Our project with Neighborcare Health aimed to address the challenge of hypertension, a leading cause of mortality in the US, by analyzing the impact of patient and healthcare provider characteristics on blood pressure control. Through advanced statistical analyses, including the Chi-square test, Fisher's exact test, and multivariate regression, we identified disparities in blood pressure management across the diverse demographics and provider characteristics within the Seattle area's communities. Our findings enable Neighborcare Health to tailor healthcare strategies more effectively, enhancing medical care delivery and promoting health equity. This project not only bridges the gap in the organization's analytical capabilities but also contributes to the broader public health effort to combat hypertension and its complications, underscoring the importance of culturally competent care in diverse populations. 

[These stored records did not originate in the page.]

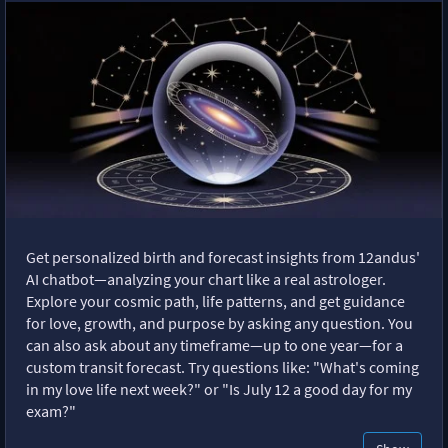
Get personalized birth and forecast insights from 12andus'
AI chatbot—analyzing your chart like a real astrologer.
Explore your cosmic path, life patterns, and get guidance
for love, growth, and purpose by asking any question. You
can also ask about any timeframe—up to one year—for a
custom transit forecast. Try questions like: "What's coming
in my love life next week?" or "Is July 12 a good day for my
exam?"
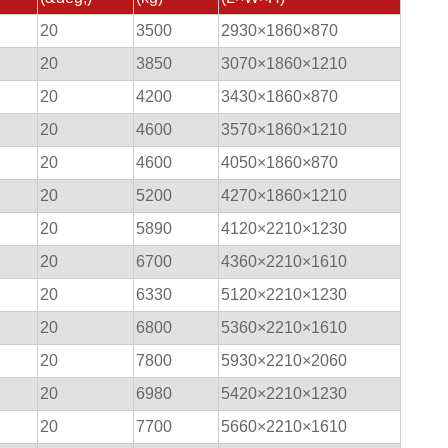
20
3500
2930×1860×870
20
3850
3070×1860×1210
20
4200
3430×1860×870
20
4600
3570×1860×1210
20
4600
4050×1860×870
20
5200
4270×1860×1210
20
5890
4120×2210×1230
20
6700
4360×2210×1610
20
6330
5120×2210×1230
20
6800
5360×2210×1610
20
7800
5930×2210×2060
20
6980
5420×2210×1230
20
7700
5660×2210×1610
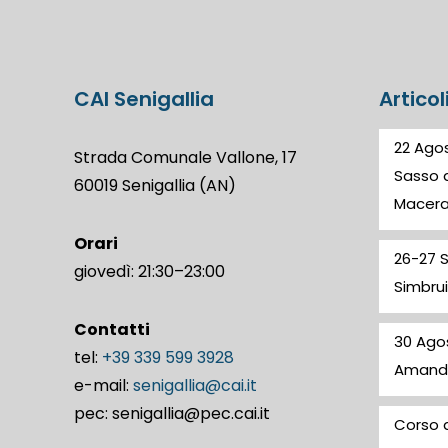
CAI Senigallia
Articol
22 Agos
Strada Comunale Vallone, 17
Sasso d
60019 Senigallia (AN)
Macer
Orari
26-27 
giovedì: 21:30–23:00
Simbrui
Contatti
30 Ago
tel:
+39 339 599 3928
Amand
e-mail:
senigallia@cai.it
pec: senigallia@pec.cai.it
Corso d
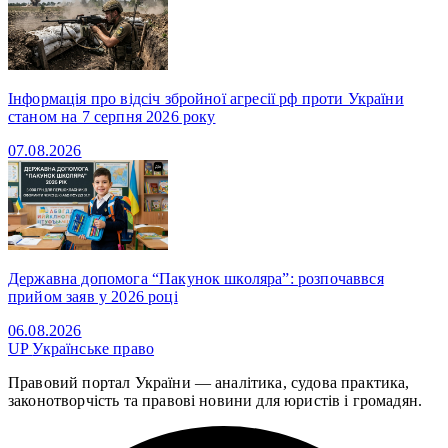
Інформація про відсіч збройної агресії рф проти України
станом на 7 серпня 2026 року
07.08.2026
Державна допомога “Пакунок школяра”: розпочаввся
прийом заяв у 2026 році
06.08.2026
UP
Українське право
Правовий портал України — аналітика, судова практика,
законотворчість та правові новини для юристів і громадян.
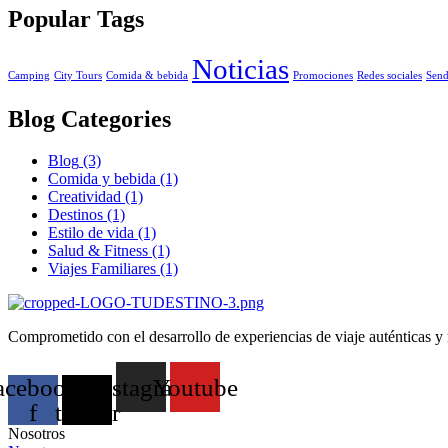
Popular Tags
Noticias
Camping
City Tours
Comida & bebida
Promociones
Redes sociales
Send
Blog Categories
Blog
(3)
Comida y bebida
(1)
Creatividad
(1)
Destinos
(1)
Estilo de vida
(1)
Salud & Fitness
(1)
Viajes Familiares
(1)
Comprometido con el desarrollo de experiencias de viaje auténticas y
acebook-
X-
Instagram
Youtube
f
twitter
Nosotros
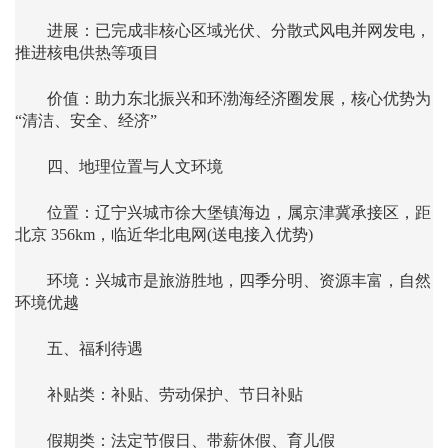
进展：已完成非核心区域光伏、分散式风电并网发电，
推进核电供热等项目
价值：助力东北振兴和环渤海经济圈发展，核心优势为
“清洁、安全、经济”
四、地理位置与人文环境
位置：辽宁兴城市徐大堡镇海边，属京津冀承接区，距
北京 356km，临近华北电网(送电接入优势)
环境：兴城市是旅游胜地，四季分明、资源丰富，自然
环境优越
五、福利待遇
补贴类：补贴、劳动保护、节日补贴
假期类：法定节假日、带薪休假、育儿假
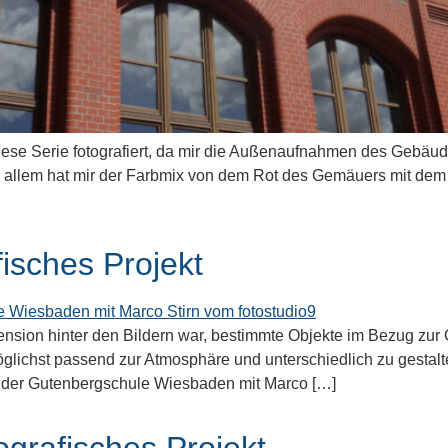
ese Serie fotografiert, da mir die Außenaufnahmen des Gebäude
r allem hat mir der Farbmix von dem Rot des Gemäuers mit dem
isches Projekt
ension hinter den Bildern war, bestimmte Objekte im Bezug zur
öglichst passend zur Atmosphäre und unterschiedlich zu gestalt
n der Gutenbergschule Wiesbaden mit Marco […]
grafisches Projekt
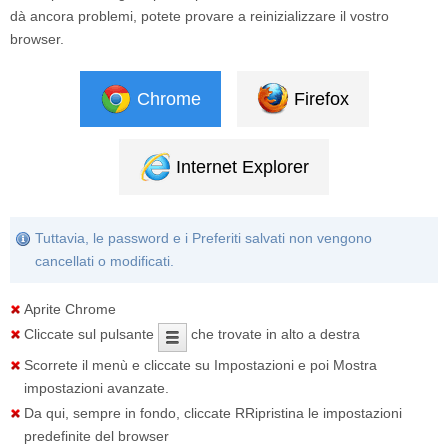
dà ancora problemi, potete provare a reinizializzare il vostro
browser.
Chrome
Firefox
Internet Explorer
Tuttavia, le password e i Preferiti salvati non vengono
cancellati o modificati.
Aprite Chrome
Cliccate sul pulsante
che trovate in alto a destra
Scorrete il menù e cliccate su
Impostazioni
e poi
Mostra
impostazioni avanzate
.
Da qui, sempre in fondo, cliccate
RRipristina le impostazioni
predefinite del browser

Sponsor: Country Doctor Community Health Centers

Title: An examination of well-child visits and vaccine coverage in a Seattle Federally Qualified Health Center

Team: Fernanda Montoya, Matthew Wong, Sujing Zhang
Sponsor Contact: Valerie J. Rock, MD, MPH

Team statement: Pediatric preventative health care addresses not only the development and well-being of a child, but also concerns the health of a population. Disruptions to preventative health care can have serious ramifications on both individual and population health. It is also known that these disruptions are not felt equally across a population, often with those of an underserved background most impacted. This project focuses on describing and identifying how both well-child visit attendance and vaccine coverage differs between subpopulations of interest. Our analyses utilized modified Poisson regression to estimate prevalence ratios describing the differences in both visit attendance and vaccine uptake for various subpopulations of patients. This work is a first step toward addressing disparities in the health care setting and identifying populations that may benefit from different approaches to well-child visits and vaccines.

Sponsor: Public Health – Seattle & King County

Title: Estimating parcel level population in the Puget Sound region

Team: Erika Fox, Kaizhi Lu, and Gavin Pierce
Sponsor Contact: Daniel Casey, PhD

Team statement: In collaboration with Public Health - Seattle & King County, we developed a novel model to produce parcel-level population estimates across King County, aiming to enhance resource allocation, disease surveillance, and healthcare planning. Leveraging American Community Survey data, our approach utilized multiple linear and Poisson regression models, refined through cross-validation and machine learning techniques, aiming to improve accuracy over existing prediction methods. This advanced modeling technique, validated against Census tract-level data, provides PHSKC with more precise population metrics, crucial for offering effective public health management to the diverse population of the greater King County area.